The noise floor does not only 'exist' in the lower-end of the signal range, it exists through-out the range event to the clip point.
Let's do a math exercise:
Here's a stream of signal:
0 10 100 1000 10000 100000
If my sensor has noise floor of 3-bits (0~8), even if I sample it using full precision, I got this:3 12 107 1004 10002 100005
, my lowest 3 bits are drown in noise, even for the highlight.
If I sample it with 1/8 precision (chops off lower 3 bits), I get:
0 1 13 125 1250 12500
Then recreate the signal by multiplying the sample signal by 8 times:
0 8 104 1000 10000 100000
And mix it with random number generator for 3-bits:5 10 109 1001 10007 100004
The results of high and low precision sampling only fluctuates within noise floor, so are essentially the same.

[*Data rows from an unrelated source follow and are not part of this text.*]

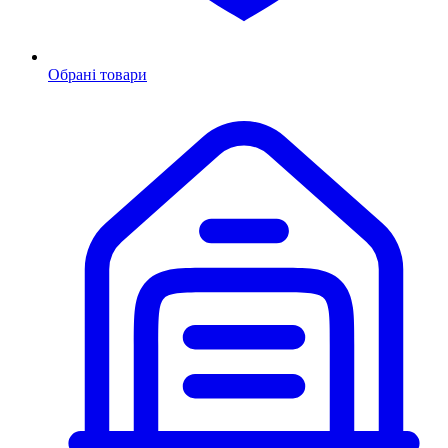
Обрані товари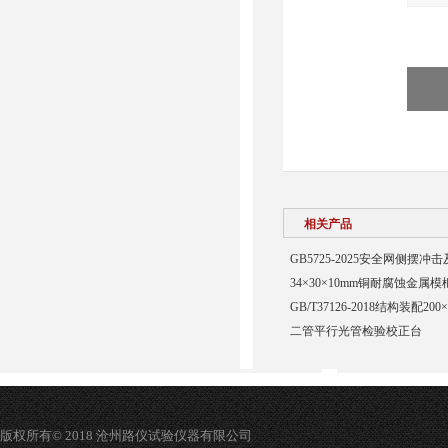
相关产品
GB5725-2025安全网侧摆
34×30×10mm铜耐腐蚀金属模
GB/T37126-2018结构装配20
二管平行光管检验校正台
版权所有© 2018 沧州路仪试验仪器有限公司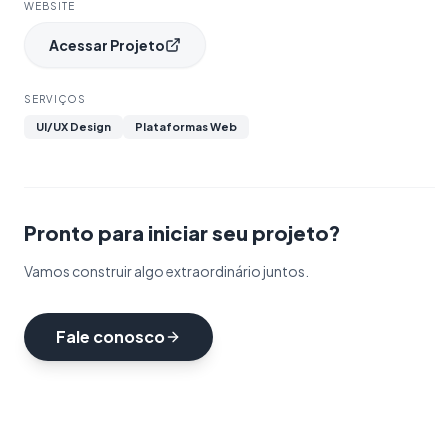
WEBSITE
Acessar Projeto
SERVIÇOS
UI/UX Design
Plataformas Web
Pronto para iniciar seu projeto?
Vamos construir algo extraordinário juntos.
Fale conosco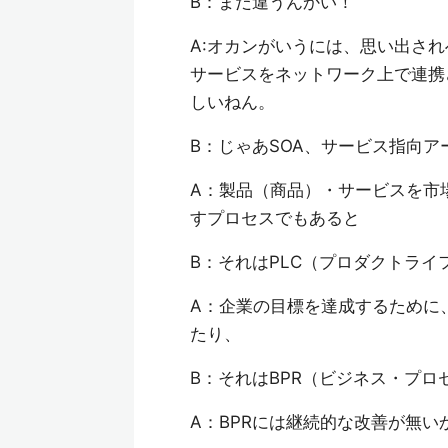
B：まだ違うんかい！
A:オカンがいうには、思い出さ
サービスをネットワーク上で連携
しいねん。
B：じゃあSOA、サービス指向
A：製品（商品）・サービスを市
すプロセスでもあると
B：それはPLC（プロダクトライ
A：企業の目標を達成するために
たり、
B：それはBPR（ビジネス・プ
A：BPRには継続的な改善が無い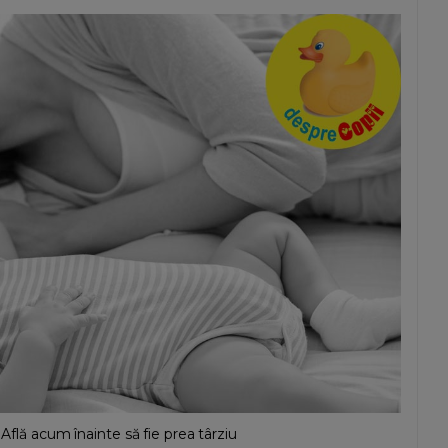
 Află acum înainte să fie prea târziu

The conclusion? If you are sampling more precision than your SNR, you are just sampling noise more precisely, which is still noise, and is same as if you don't sample as precise, then add noise in post.
Apply this to your example, when you have 35e- noise floor, your tonal range is not 65535-35 = 65500, but rather 65535/35 = 1872 levels (~10.8 stops), because the bottom 5 (!) bits are unstable noise.